Hewell's shakedown cruise initially took her across the central Pacific Ocean to Midway Islands, Guam and Saipan. Attached to the Service Force, Pacific Fleet, Hewell carried supplies between Navy bases throughout the central Pacific.

Redesignated a light cargo ship or AKL-14 in June 1949 she continued her duties of transporting cargo among the Pacific Islands, including the Caroline Islands and the Marshall Islands.

===Korean War operations===
After the North Korean communist attack on South Korea in June 1950 Hewell shifted her base of operations to Japan in July, from there shuttling supplies and ammunition between Japan, Okinawa and Guam to Korea. The light cargo ship returned to her normal inter-island cargo carrying routine in October, remaining on that duty until August 1951 when she sailed to Pearl Harbor for overhaul.

From November 1951 to March 1953, Hewell transported supplies and ammunition on the shuttle route from Japan and Korea, conducting an unglamorous but vital role in helping to keep UN forces in "beans and bullets". After another overhaul at Yokosuka Japan from 10 April thru 9 June 1953 the light cargo ship resumed supply runs from Japan for the troops in Korea. On 31 July 1953 the ship picked up 200 South Korean Marines in Wonsan for transport to South Korea The end of hostilities in August 1953 did not end her supply missions and Hewell remained on that duty through mid-1954. In June of that year, she made a cruise through the central Pacific island bases before arriving at Pearl Harbor in July.

===Appearance in Mister Roberts===
In late August, 1954, Hewell departed Hawaii for Midway Island, mooring at the Naval Base there on 28 August to make an appearance as the USS Reluctant in the Warner Brothers film Mister Roberts (1955), starring Henry Fonda, James Cagney, William Powell and Jack Lemmon. Several scenes were filmed on board Hewell, with underway footage filmed off Midway harbor between 1–16 September. The light cargo ship then sailed back to Hawaii between 24 and 29 September and additional film was shot off Kaneohe Bay between 30 September and 7 October.

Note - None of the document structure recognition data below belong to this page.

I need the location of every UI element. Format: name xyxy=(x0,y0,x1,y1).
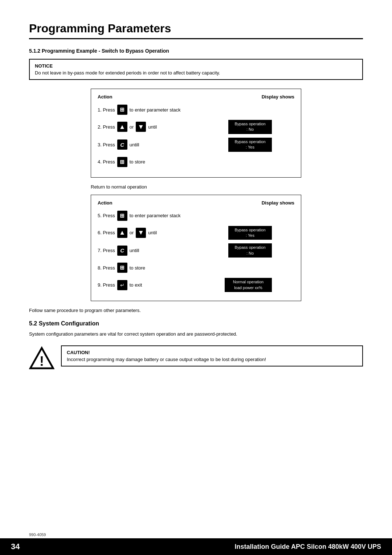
follow-text: Follow same procedure to program other p… xyxy=(29,308,363,313)
table1-header: Action Display shows xyxy=(98,94,294,100)
table-row: 6. Press ▲ or ▼ until Bypass operation: … xyxy=(98,226,294,240)
display-cell-2: Bypass operation: No xyxy=(207,120,272,134)
section-52-title: 5.2 System Configuration xyxy=(29,320,363,327)
table1-display-header: Display shows xyxy=(229,94,294,100)
action-cell-5: 5. Press ⊞ to enter parameter stack xyxy=(98,211,207,221)
step-label-7: 7. Press xyxy=(98,248,115,253)
up-arrow-icon-1: ▲ xyxy=(117,122,127,132)
display-cell-7: Bypass operation: No xyxy=(207,243,272,258)
table-row: 1. Press ⊞ to enter parameter stack xyxy=(98,103,294,116)
step-suffix-3: untill xyxy=(130,142,139,147)
action-cell-3: 3. Press C untill xyxy=(98,139,207,150)
action-cell-7: 7. Press C untill xyxy=(98,246,207,256)
grid-icon-1: ⊞ xyxy=(117,105,127,115)
footer-area: 990-4059 34 Installation Guide APC Silco… xyxy=(0,532,392,555)
step-suffix-8: to store xyxy=(130,265,145,271)
step-label-6: 6. Press xyxy=(98,230,115,235)
action-cell-8: 8. Press ⊞ to store xyxy=(98,263,207,273)
display-cell-3: Bypass operation: Yes xyxy=(207,138,272,152)
enter-icon: ↵ xyxy=(117,280,127,290)
bypass-yes-badge: Bypass operation: Yes xyxy=(228,138,272,152)
table1-action-header: Action xyxy=(98,94,207,100)
bypass-no-badge: Bypass operation: No xyxy=(228,120,272,134)
grid-icon-4: ⊞ xyxy=(117,263,127,273)
step-suffix-5: to enter parameter stack xyxy=(130,213,181,218)
table-row: 7. Press C untill Bypass operation: No xyxy=(98,243,294,258)
table-row: 8. Press ⊞ to store xyxy=(98,261,294,274)
table1: Action Display shows 1. Press ⊞ to enter… xyxy=(91,89,301,178)
display-cell-6: Bypass operation: Yes xyxy=(207,226,272,240)
notice-text: Do not leave in by-pass mode for extende… xyxy=(35,70,357,76)
notice-title: NOTICE xyxy=(35,63,357,69)
table-row: 9. Press ↵ to exit Normal operationload … xyxy=(98,278,294,292)
step-suffix-6: until xyxy=(148,230,157,235)
down-arrow-icon-1: ▼ xyxy=(136,122,146,132)
caution-area: ! CAUTION! Incorrect programming may dam… xyxy=(29,345,363,371)
or-label-2: or xyxy=(130,230,134,235)
title-divider xyxy=(29,38,363,39)
grid-icon-3: ⊞ xyxy=(117,211,127,221)
action-cell-4: 4. Press ⊞ to store xyxy=(98,157,207,167)
step-suffix-9: to exit xyxy=(130,282,142,288)
svg-text:!: ! xyxy=(40,354,44,369)
table2: Action Display shows 5. Press ⊞ to enter… xyxy=(91,195,301,301)
page-content: Programming Parameters 5.1.2 Programming… xyxy=(0,0,392,555)
table-row: 3. Press C untill Bypass operation: Yes xyxy=(98,138,294,152)
section-512-heading: 5.1.2 Programming Example - Switch to By… xyxy=(29,48,363,54)
table-row: 5. Press ⊞ to enter parameter stack xyxy=(98,209,294,222)
table-row: 2. Press ▲ or ▼ until Bypass operation: … xyxy=(98,120,294,134)
action-cell-6: 6. Press ▲ or ▼ until xyxy=(98,228,207,238)
bypass-yes-badge-2: Bypass operation: Yes xyxy=(228,226,272,240)
caution-box: CAUTION! Incorrect programming may damag… xyxy=(61,345,363,366)
action-cell-1: 1. Press ⊞ to enter parameter stack xyxy=(98,105,207,115)
table2-header: Action Display shows xyxy=(98,200,294,206)
step-suffix-7: untill xyxy=(130,248,139,253)
footer-doc-num: 990-4059 xyxy=(0,532,392,537)
bypass-no-badge-2: Bypass operation: No xyxy=(228,243,272,258)
caution-title: CAUTION! xyxy=(67,350,357,355)
normal-operation-badge: Normal operationload power xx% xyxy=(225,278,272,292)
step-label-4: 4. Press xyxy=(98,159,115,165)
display-cell-9: Normal operationload power xx% xyxy=(207,278,272,292)
c-button-icon-2: C xyxy=(117,246,127,256)
up-arrow-icon-2: ▲ xyxy=(117,228,127,238)
step-label-9: 9. Press xyxy=(98,282,115,288)
caution-text: Incorrect programming may damage battery… xyxy=(67,357,357,362)
step-suffix-1: to enter parameter stack xyxy=(130,107,181,113)
table2-action-header: Action xyxy=(98,200,207,206)
c-button-icon-1: C xyxy=(117,139,127,150)
notice-box: NOTICE Do not leave in by-pass mode for … xyxy=(29,59,363,80)
footer-bar: 34 Installation Guide APC Silcon 480kW 4… xyxy=(0,538,392,555)
step-label-8: 8. Press xyxy=(98,265,115,271)
or-label-1: or xyxy=(130,124,134,130)
step-suffix-2: until xyxy=(148,124,157,130)
footer-title: Installation Guide APC Silcon 480kW 400V… xyxy=(235,543,381,551)
grid-icon-2: ⊞ xyxy=(117,157,127,167)
action-cell-2: 2. Press ▲ or ▼ until xyxy=(98,122,207,132)
step-label-2: 2. Press xyxy=(98,124,115,130)
return-text: Return to normal operation xyxy=(91,184,363,190)
table2-display-header: Display shows xyxy=(229,200,294,206)
section-52-text: System configuration parameters are vita… xyxy=(29,331,363,338)
step-label-1: 1. Press xyxy=(98,107,115,113)
action-cell-9: 9. Press ↵ to exit xyxy=(98,280,207,290)
footer-page-number: 34 xyxy=(11,542,20,551)
step-suffix-4: to store xyxy=(130,159,145,165)
table-row: 4. Press ⊞ to store xyxy=(98,155,294,169)
page-title: Programming Parameters xyxy=(29,22,363,35)
warning-triangle-icon: ! xyxy=(29,345,54,371)
step-label-5: 5. Press xyxy=(98,213,115,218)
section-52: 5.2 System Configuration System configur… xyxy=(29,320,363,371)
down-arrow-icon-2: ▼ xyxy=(136,228,146,238)
step-label-3: 3. Press xyxy=(98,142,115,147)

Small alterations were made to the ship and a stage set built to create the "palm tree deck" and access to it. The crew in the movie is seen going below into what is actually an FS/AKL hold. Each crew member received a check for $200 and a lighter with Hewell and Mr. Roberts engraved for their appearance.

Occasional claims are made that another ship was the exterior film set for the movie; however, evidence, including the Navy's official Dictionary of American Naval Fighting Ships (DANFS), make clear that Hewell was the ship.

===Inactivation and sale===
Shortly thereafter, Hewell sailed east to Astoria, Oregon, remaining there until she decommissioned 15 March 1955 and joined the Columbia River Group, Pacific Reserve Fleet. Hewell remained there until 1 November 1959 when she was stricken from the Navy List and sold to Steve Pickard on 2 June 1960. The ship was scrapped at Lake Union, Seattle, Washington c. 1973.

===Honors and awards===
Hewell received seven battle stars for Korean service:
- North Korean Aggression
- Communist China Aggression
- Inchon Landing
- Second Korean Winter
- Korean Defense Summer-Fall 1952
- Third Korean Winter
- Korean Summer-Fall 1953

Hewell also was entitled to display the American Campaign Medal, the Asiatic-Pacific Campaign Medal, the World War II Victory Medal, the National Defense Service Medal, and the United Nations Korea Medal.